Tobias Entertainment Group

Marice Tobias


Point of View

Thoughts, Musings, Observations

  1. December 31, 2011

    Moving Forward

    This is the time of year when we take stock of where we are, where we’d like to be and the gap that might be in between.

    In our last blog, we noted that doing what you are doing will keep you in place.  Expanding on that concept,  doing what you are doing will also keep you from stepping up to the next level and beyond.

    When I decided to start directing commercials in New York, I shared my strategy with a producer at a well-known ad agency. I was going to be the first woman to direct at a production company.  I decided to focus on what I felt would be a good point of entry: i.e. commercials for shelf goods.

    There was a plethora of those spots being produced every year and as a script supervisior at the production company that shot over half of them, I knew the genre, the producers and the creative teams. He agreed and then offered some advice that still resonates today:

    “Just remember,  you can’t get into Compton (Advertising) with a Compton reel. We always want to feel we are going to best ourselves with our next campaign.”

    That advice informed the spots I wrote and directed for my sample reel. They broke the traditional “slice of life” model for shelf goods.

    Ironically, my first directing job turned out to be a very traditional slice of life campaign!

    Who cares?

    My reel said I’d bring something fresh and new to the same old, same old and I guess I did because I got to direct more spots for them after that.

    So, the big little secret in moving forward is not just being good at your current level of work, but also being good at the level on which you want to be..and good in a way that inspires people to risk choosing you. Yes, it’s a risk. Their jobs are on the line so help them help you. Give them something to cheer about because that first person now becomes your champion and has to convince others you will cover them all with glory.

    In terms of representation – reads, demos and marketing that stop people in their tracks are no longer enough.

    You also need marquee credits.

    These are gigs that impress and serve as talking points for those who will be singing your praises.

    The days of being automatically signed are disappearing. A honeymoon or test-drive is now quite common.  Don’t take it personally.  It’s a step in the right direction.

    On a purely personal note, when I see postings, it’s mostly because they’ve been forwarded to me.

    Good grief.

    Enough railing about the business. It is what it is.

    Concentrate on what you can actually do something about.

    Your delivery.

    Too many reads just don’t hit the mark. Make sure what you are turning in will indeed stop people in their tracks.

    Wishing all a Happy, Prosperous and Peace filled 2012!

  2. December 16, 2011

    The Training Effect

    The Good News is, doing what you are doing, keeps you doing what you are doing.

    The Bad News is, doing what you are doing, keeps you doing what you are doing.

    It’s why sports teams have a staff and individual atheletes have people who travel with them to keep them sharp.
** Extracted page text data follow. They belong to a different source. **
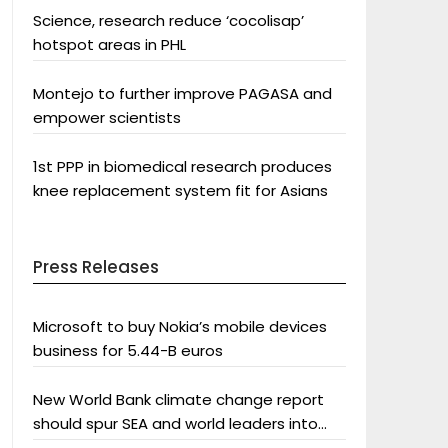
Science, research reduce ‘cocolisap’
hotspot areas in PHL
Montejo to further improve PAGASA and
empower scientists
1st PPP in biomedical research produces
knee replacement system fit for Asians
Press Releases
Microsoft to buy Nokia’s mobile devices
business for 5.44-B euros
New World Bank climate change report
should spur SEA and world leaders into
action: Greenpeace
    A win is as good as the game in which it was played but afterwards, there’s no slacking off on drills and practice unless there’s travel involved. Why? Because the more finely-tuned one is, the quicker rigor will dissipate if it’s not reinforced and enhanced.

    Whatever they did right will also be analysed by others, as well as where their flanks might be vulnerable.

    Established careers that want to cut through to the next level as well as  those at the top of the game cannot rest on laurels.  Being a pro, in anything, is as competitive as moving up the ranks. The medal jumps that athletes did in the Olympics a few short years ago would not even qualify them for the team today.

    So know that the level of play you are at today might not be enough, especially when trying to get the attention of those who are able to open bigger doors.

    The #1 issue for agents, managers, casting directors and producers is that auditions, especially self-directed ones, are not where they should be but there isn’t time to help get them where they need to go. That,  they feel, is your job.  They give you the shot, it’s up to you to hit the target and to keep hitting it, read after read after read.